Now carefully review everything you just told me. Flag any statements you are not fully confident are accurate, any claims that depend on information that may have changed recently, anything that may vary by state or jurisdiction, and anything I should verify with a qualified professional before relying on it.

Or, the short version if you are time constrained:

Now carefully confirm the accuracy of all content that you just told me and provide a list of all problems and your suggested solutions.

That prompt does not make AI infallible. What it does is prompt the system to surface its own uncertainty, which it will often do honestly and specifically when asked directly. You will sometimes get a response that walks back or qualifies several things it just told you with apparent confidence. That is the system working correctly, not failing. Treat the flagged items as your follow-up list.

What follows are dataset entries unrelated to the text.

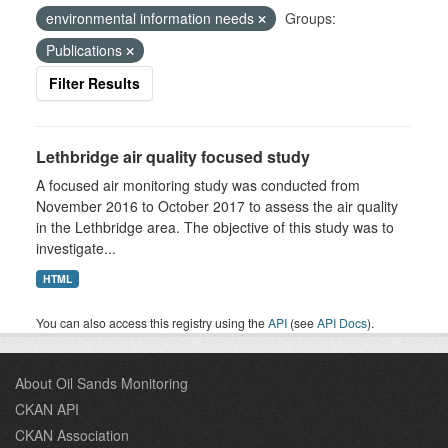
environmental information needs
Groups:
Publications
Filter Results
Lethbridge air quality focused study
A focused air monitoring study was conducted from
November 2016 to October 2017 to assess the air quality
in the Lethbridge area. The objective of this study was to
investigate...
HTML
You can also access this registry using the
API
(see
API Docs
).
About Oil Sands Monitoring
CKAN API
CKAN Association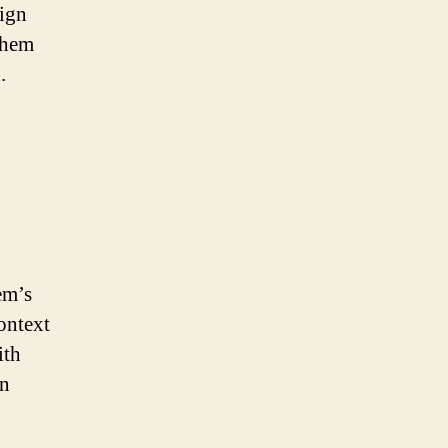
sign
them
.
em’s
ontext
ith
an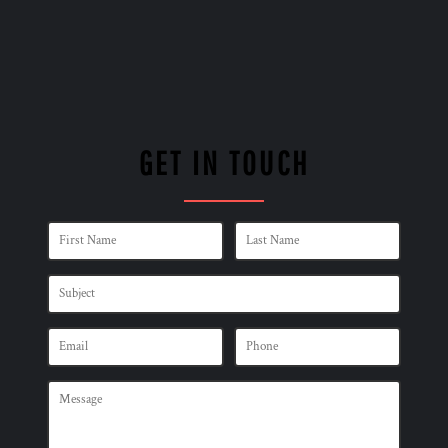
GET IN TOUCH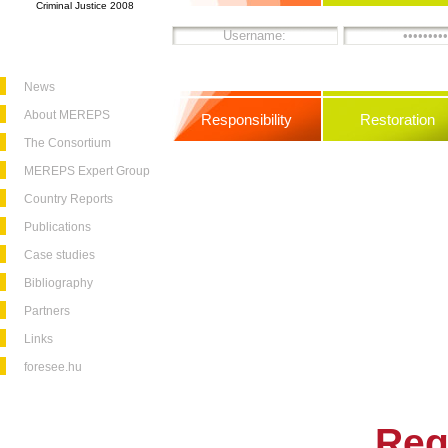
Criminal Justice 2008
News
About MEREPS
Responsibility
Restoration
The Consortium
MEREPS Expert Group
Country Reports
Publications
Case studies
Bibliography
Partners
Links
foresee.hu
Reg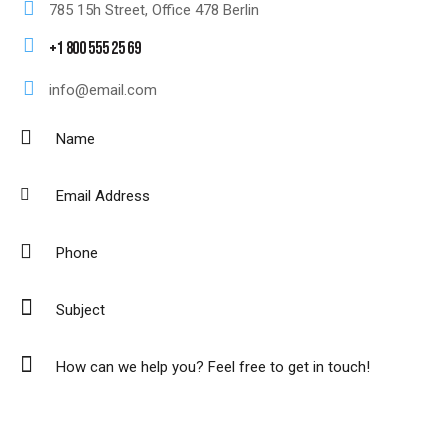
785 15h Street, Office 478 Berlin
+1 800 555 25 69
info@email.com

For anything with real financial, legal, or operational consequences, take that list to the appropriate professional. AI is an excellent starting point and a useful thinking partner. It is not a substitute for a qualified attorney, CPA, or advisor when the stakes are meaningful.

What AI Is Not Good At

AI should not be your final word on legal, tax, or financial matters. It should not be used to generate content you will publish or send without reading it carefully yourself. It does not reliably remember context from prior sessions unless you re-establish it. And it should not substitute for your own judgment on decisions that carry real consequences for your business or your customers.

The owners who get burned by AI are almost always the ones who treat the output as finished work. The owners who benefit consistently treat it as a capable first draft or a useful starting point that still requires their eyes, their knowledge of their own business, and where appropriate, a qualified professional.

The One-Sentence Rule

Before sending any prompt, ask yourself whether a new employee with no context about your business could follow your instructions and produce something useful. If the answer is no, add more context. That single habit, applied consistently, will improve your results more than any other change you make, regardless of which AI tool you use.

Set the stage at the start of each session. Be specific in every prompt. Verify anything you plan to act on. Those three habits will take you further than any tool comparison ever will.

This article is for informational purposes only. AI tools vary in capability and accuracy. Do not rely on AI-generated content as a substitute for professional legal, tax, or financial advice.